Task material ▸
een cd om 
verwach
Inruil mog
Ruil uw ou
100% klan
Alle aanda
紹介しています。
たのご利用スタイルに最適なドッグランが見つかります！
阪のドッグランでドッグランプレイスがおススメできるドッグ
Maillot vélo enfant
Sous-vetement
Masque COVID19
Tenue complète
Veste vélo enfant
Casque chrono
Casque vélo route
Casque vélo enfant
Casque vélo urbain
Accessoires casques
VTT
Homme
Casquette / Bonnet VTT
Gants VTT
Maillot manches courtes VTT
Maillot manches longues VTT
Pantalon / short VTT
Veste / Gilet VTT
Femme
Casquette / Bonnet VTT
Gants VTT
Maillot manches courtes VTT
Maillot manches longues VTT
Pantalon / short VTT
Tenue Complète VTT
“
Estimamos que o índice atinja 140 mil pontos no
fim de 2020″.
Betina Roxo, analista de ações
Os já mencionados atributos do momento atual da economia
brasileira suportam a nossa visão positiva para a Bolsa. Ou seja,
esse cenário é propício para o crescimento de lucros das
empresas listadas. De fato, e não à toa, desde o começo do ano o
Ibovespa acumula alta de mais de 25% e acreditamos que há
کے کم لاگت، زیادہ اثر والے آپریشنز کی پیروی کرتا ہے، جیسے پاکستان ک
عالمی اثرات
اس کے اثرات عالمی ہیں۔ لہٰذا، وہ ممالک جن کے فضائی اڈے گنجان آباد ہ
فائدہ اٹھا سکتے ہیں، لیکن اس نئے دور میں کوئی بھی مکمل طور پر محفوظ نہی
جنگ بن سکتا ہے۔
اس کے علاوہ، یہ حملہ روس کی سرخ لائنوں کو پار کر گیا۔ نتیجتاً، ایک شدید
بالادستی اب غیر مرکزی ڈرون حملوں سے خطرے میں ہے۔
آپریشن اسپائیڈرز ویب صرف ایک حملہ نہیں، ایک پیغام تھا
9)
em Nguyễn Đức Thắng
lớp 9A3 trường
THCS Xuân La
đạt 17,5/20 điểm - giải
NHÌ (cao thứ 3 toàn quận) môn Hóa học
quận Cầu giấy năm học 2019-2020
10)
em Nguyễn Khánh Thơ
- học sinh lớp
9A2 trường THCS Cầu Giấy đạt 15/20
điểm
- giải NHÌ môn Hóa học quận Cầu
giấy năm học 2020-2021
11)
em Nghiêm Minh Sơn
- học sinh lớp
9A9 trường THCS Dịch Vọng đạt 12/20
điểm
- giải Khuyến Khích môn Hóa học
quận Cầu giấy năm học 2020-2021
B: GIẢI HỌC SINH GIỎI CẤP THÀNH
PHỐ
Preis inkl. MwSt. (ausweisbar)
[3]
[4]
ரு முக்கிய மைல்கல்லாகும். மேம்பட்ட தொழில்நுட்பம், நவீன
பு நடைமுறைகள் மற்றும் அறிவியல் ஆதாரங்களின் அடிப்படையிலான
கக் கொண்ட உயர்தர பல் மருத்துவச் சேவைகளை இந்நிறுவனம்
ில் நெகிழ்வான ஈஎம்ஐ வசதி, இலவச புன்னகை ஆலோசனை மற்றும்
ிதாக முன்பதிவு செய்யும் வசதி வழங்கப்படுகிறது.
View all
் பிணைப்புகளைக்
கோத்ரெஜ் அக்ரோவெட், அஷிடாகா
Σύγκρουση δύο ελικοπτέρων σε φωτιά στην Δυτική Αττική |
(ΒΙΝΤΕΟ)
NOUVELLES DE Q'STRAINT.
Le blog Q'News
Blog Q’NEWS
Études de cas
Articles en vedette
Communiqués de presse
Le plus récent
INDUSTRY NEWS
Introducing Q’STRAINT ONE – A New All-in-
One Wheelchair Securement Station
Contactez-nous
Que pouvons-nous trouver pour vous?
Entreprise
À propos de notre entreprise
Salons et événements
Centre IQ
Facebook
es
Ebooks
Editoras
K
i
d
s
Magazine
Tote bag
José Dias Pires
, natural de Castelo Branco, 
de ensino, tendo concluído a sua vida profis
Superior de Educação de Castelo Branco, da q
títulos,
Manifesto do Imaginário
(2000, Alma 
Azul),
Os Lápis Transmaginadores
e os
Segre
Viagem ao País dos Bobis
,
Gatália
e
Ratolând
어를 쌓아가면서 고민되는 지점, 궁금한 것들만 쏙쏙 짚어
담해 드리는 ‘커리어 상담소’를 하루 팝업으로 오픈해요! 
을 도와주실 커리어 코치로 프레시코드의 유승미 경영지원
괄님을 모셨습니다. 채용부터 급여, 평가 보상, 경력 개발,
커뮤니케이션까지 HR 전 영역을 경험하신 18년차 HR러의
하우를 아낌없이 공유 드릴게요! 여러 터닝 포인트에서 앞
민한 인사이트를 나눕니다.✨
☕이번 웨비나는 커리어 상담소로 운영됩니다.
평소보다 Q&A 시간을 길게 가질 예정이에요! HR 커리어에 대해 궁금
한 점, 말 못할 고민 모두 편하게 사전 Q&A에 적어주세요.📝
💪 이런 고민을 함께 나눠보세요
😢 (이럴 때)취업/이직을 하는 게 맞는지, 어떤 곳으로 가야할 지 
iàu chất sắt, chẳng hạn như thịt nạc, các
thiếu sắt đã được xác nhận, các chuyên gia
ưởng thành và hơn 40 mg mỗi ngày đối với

Assignment ▸ Copy out only the lines of the records above from the one with "em Nghiêm Minh Sơn" through the one with "José Dias Pires", exactly as they stand, both included.

Solution to the problem ▸
em Nghiêm Minh Sơn
- học sinh lớp
9A9 trường THCS Dịch Vọng đạt 12/20
điểm
- giải Khuyến Khích môn Hóa học
quận Cầu giấy năm học 2020-2021
B: GIẢI HỌC SINH GIỎI CẤP THÀNH
PHỐ
Preis inkl. MwSt. (ausweisbar)
[3]
[4]
ரு முக்கிய மைல்கல்லாகும். மேம்பட்ட தொழில்நுட்பம், நவீன
பு நடைமுறைகள் மற்றும் அறிவியல் ஆதாரங்களின் அடிப்படையிலான
கக் கொண்ட உயர்தர பல் மருத்துவச் சேவைகளை இந்நிறுவனம்
ில் நெகிழ்வான ஈஎம்ஐ வசதி, இலவச புன்னகை ஆலோசனை மற்றும்
ிதாக முன்பதிவு செய்யும் வசதி வழங்கப்படுகிறது.
View all
் பிணைப்புகளைக்
கோத்ரெஜ் அக்ரோவெட், அஷிடாகா
Σύγκρουση δύο ελικοπτέρων σε φωτιά στην Δυτική Αττική |
(ΒΙΝΤΕΟ)
NOUVELLES DE Q'STRAINT.
Le blog Q'News
Blog Q’NEWS
Études de cas
Articles en vedette
Communiqués de presse
Le plus récent
INDUSTRY NEWS
Introducing Q’STRAINT ONE – A New All-in-
One Wheelchair Securement Station
Contactez-nous
Que pouvons-nous trouver pour vous?
Entreprise
À propos de notre entreprise
Salons et événements
Centre IQ
Facebook
es
Ebooks
Editoras
K
i
d
s
Magazine
Tote bag
José Dias Pires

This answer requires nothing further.